Strategy 6: Monitoring and Alerts

Track spending in real-time:

from dataclasses import dataclass
from datetime import datetime
import logging

@dataclass
class UsageEvent:
    timestamp: datetime
    project: str
    model: str
    input_tokens: int
    output_tokens: int
    cost: float

class CostMonitor:
    def __init__(self, alert_threshold: float = 100.0):
        self.events: list[UsageEvent] = []
        self.alert_threshold = alert_threshold
        self.logger = logging.getLogger(__name__)

    def record(self, project: str, model: str, input_tokens: int, output_tokens: int):
        """Record usage event."""
        cost = self._calculate_cost(model, input_tokens, output_tokens)

        event = UsageEvent(
            timestamp=datetime.utcnow(),
            project=project,
            model=model,
            input_tokens=input_tokens,
            output_tokens=output_tokens,
            cost=cost
        )

        self.events.append(event)
        self._check_alerts(project)

    def _calculate_cost(self, model: str, input_tokens: int, output_tokens: int) -> float:
        """Calculate cost in dollars."""
        rates = {
            "gpt-35-turbo": (0.002, 0.002),
            "gpt-4": (0.03, 0.06),
            "gpt-4-32k": (0.06, 0.12),
        }

        input_rate, output_rate = rates.get(model, (0.002, 0.002))
        return (input_tokens / 1000 * input_rate) + (output_tokens / 1000 * output_rate)

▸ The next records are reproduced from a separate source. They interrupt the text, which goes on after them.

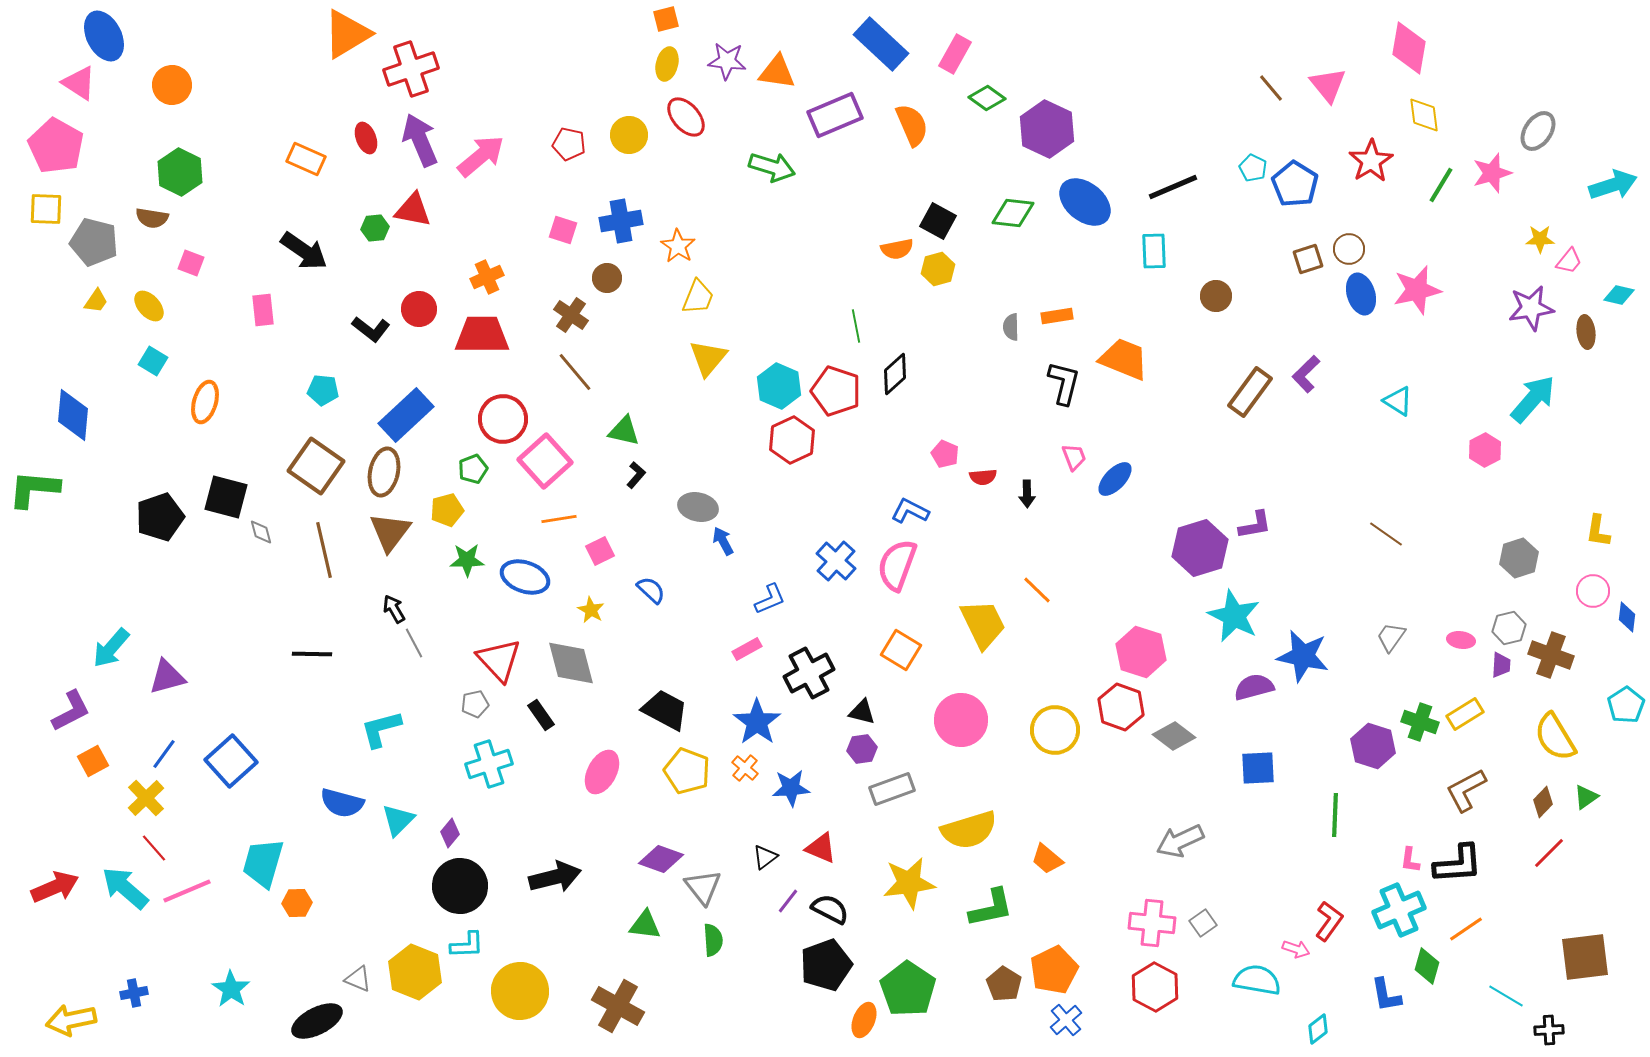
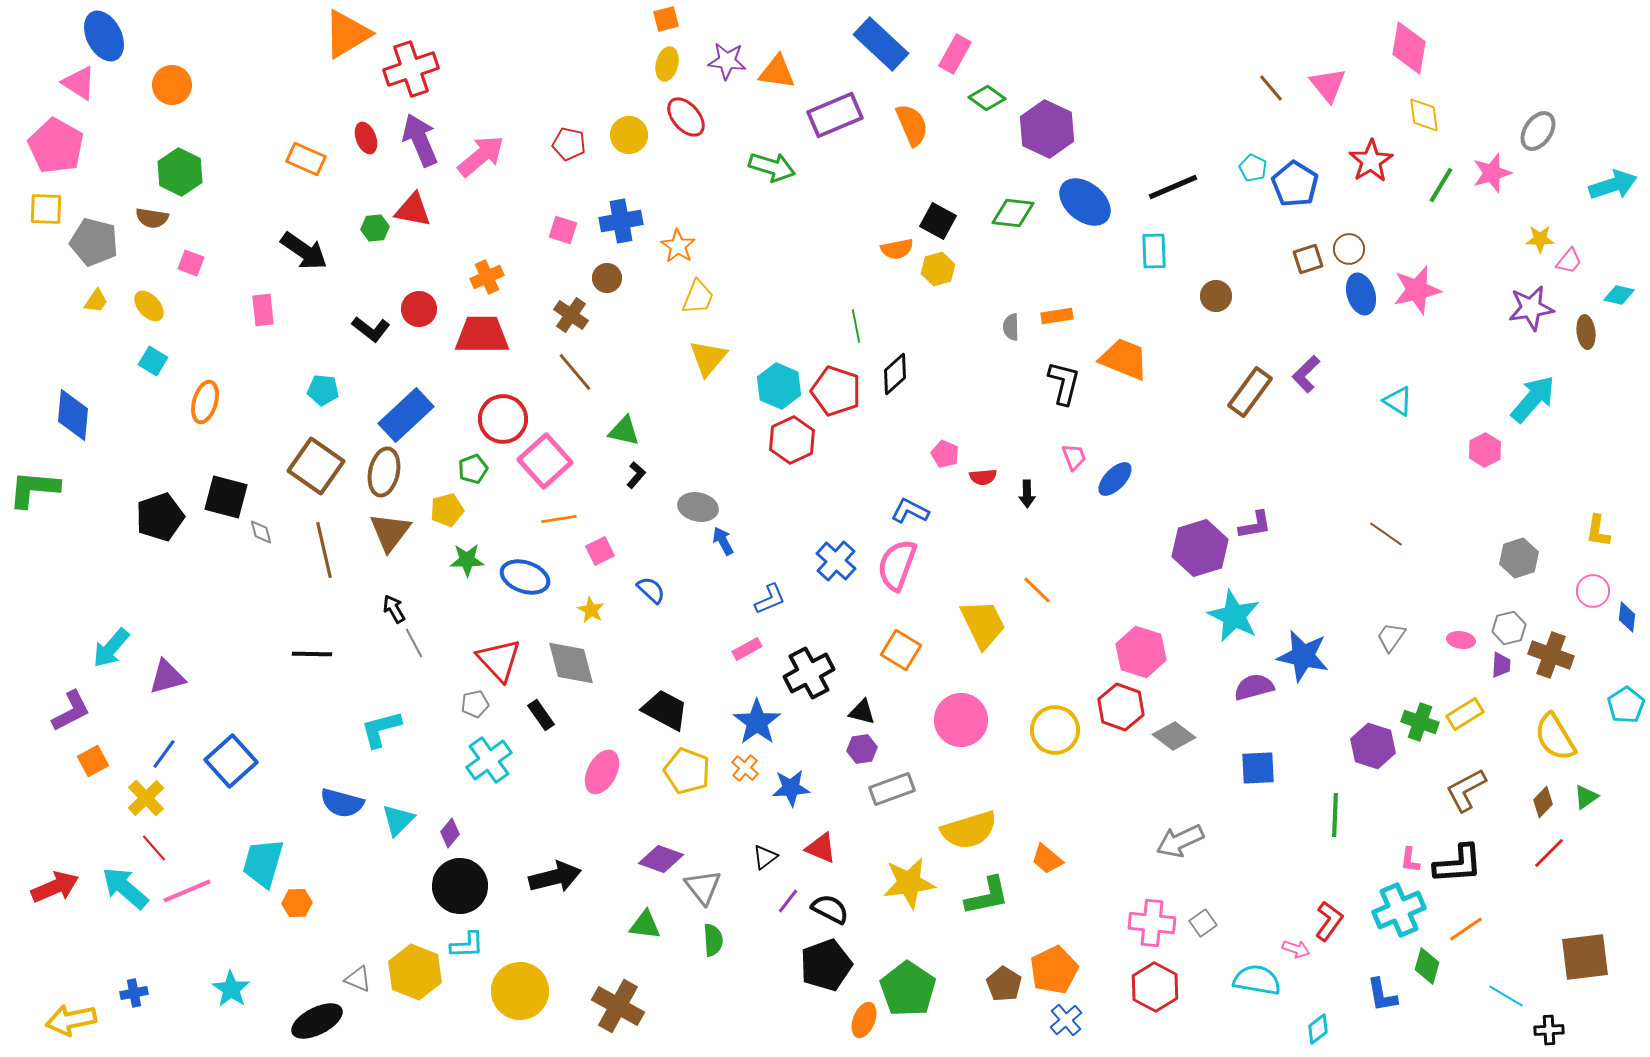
cyan cross at (489, 764): moved 4 px up; rotated 18 degrees counterclockwise
green L-shape at (991, 908): moved 4 px left, 12 px up
blue L-shape at (1386, 995): moved 4 px left
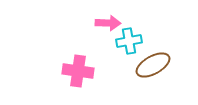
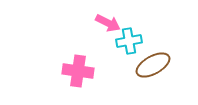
pink arrow: rotated 25 degrees clockwise
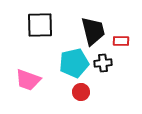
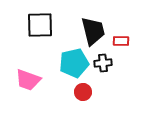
red circle: moved 2 px right
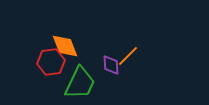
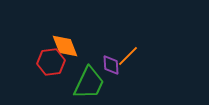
green trapezoid: moved 9 px right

    def _check_alerts(self, project: str):
        """Check if spending exceeds threshold."""
        today = datetime.utcnow().date()
        daily_cost = sum(
            e.cost for e in self.events
            if e.project == project and e.timestamp.date() == today
        )

        if daily_cost > self.alert_threshold:
            self.logger.warning(
                f"ALERT: Project {project} daily spend (${daily_cost:.2f}) "
                f"exceeds threshold (${self.alert_threshold:.2f})"
            )

    def get_daily_report(self) -> dict:
        """Get daily spending report."""
        today = datetime.utcnow().date()
        today_events = [e for e in self.events if e.timestamp.date() == today]

        by_project = {}
        for event in today_events:
            if event.project not in by_project:
                by_project[event.project] = {"cost": 0, "requests": 0, "tokens": 0}

            by_project[event.project]["cost"] += event.cost
            by_project[event.project]["requests"] += 1
            by_project[event.project]["tokens"] += event.input_tokens + event.output_tokens

        return {
            "date": str(today),
            "total_cost": sum(e.cost for e in today_events),
            "total_requests": len(today_events),
            "by_project": by_project
        }

Quick Wins Checklist

Use GPT-3.5 for simple tasks
Cache deterministic responses
Optimize prompts to reduce tokens
Batch similar requests
Set token budgets per project
Monitor costs daily
Use shorter max_tokens where possible
Leverage embeddings caching

Start with these strategies and refine based on your usage patterns. A 50-70% cost reduction is achievable with proper optimization.